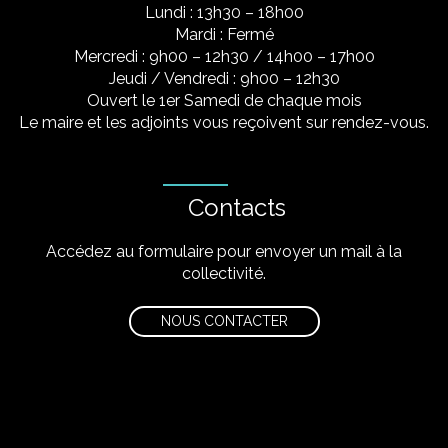
Lundi : 13h30 – 18h00
Mardi : Fermé
Mercredi : 9h00 – 12h30 / 14h00 – 17h00
Jeudi / Vendredi : 9h00 – 12h30
Ouvert le 1er Samedi de chaque mois
Le maire et les adjoints vous reçoivent sur rendez-vous.
Contacts
Accédez au formulaire pour envoyer un mail à la
collectivité.
NOUS CONTACTER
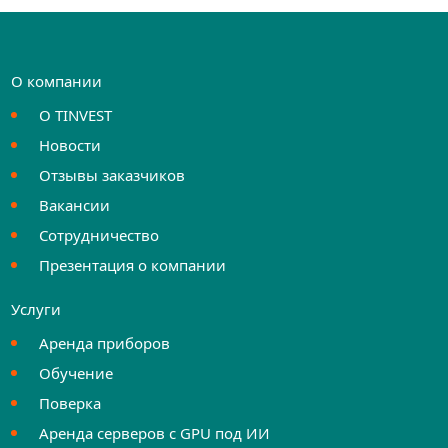
О компании
О TINVEST
Новости
Отзывы заказчиков
Вакансии
Сотрудничество
Презентация о компании
Услуги
Аренда приборов
Обучение
Поверка
Аренда серверов с GPU под ИИ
• • • •
Work to complete: Exactly as given, set down each line of the material, but include no pictures.

Result for this task:
Lundi : 13h30 – 18h00
Mardi : Fermé
Mercredi : 9h00 – 12h30 / 14h00 – 17h00
Jeudi / Vendredi : 9h00 – 12h30
Ouvert le 1er Samedi de chaque mois
Le maire et les adjoints vous reçoivent sur rendez-vous.
Contacts
Accédez au formulaire pour envoyer un mail à la
collectivité.
NOUS CONTACTER
О компании
О TINVEST
Новости
Отзывы заказчиков
Вакансии
Сотрудничество
Презентация о компании
Услуги
Аренда приборов
Обучение
Поверка
Аренда серверов с GPU под ИИ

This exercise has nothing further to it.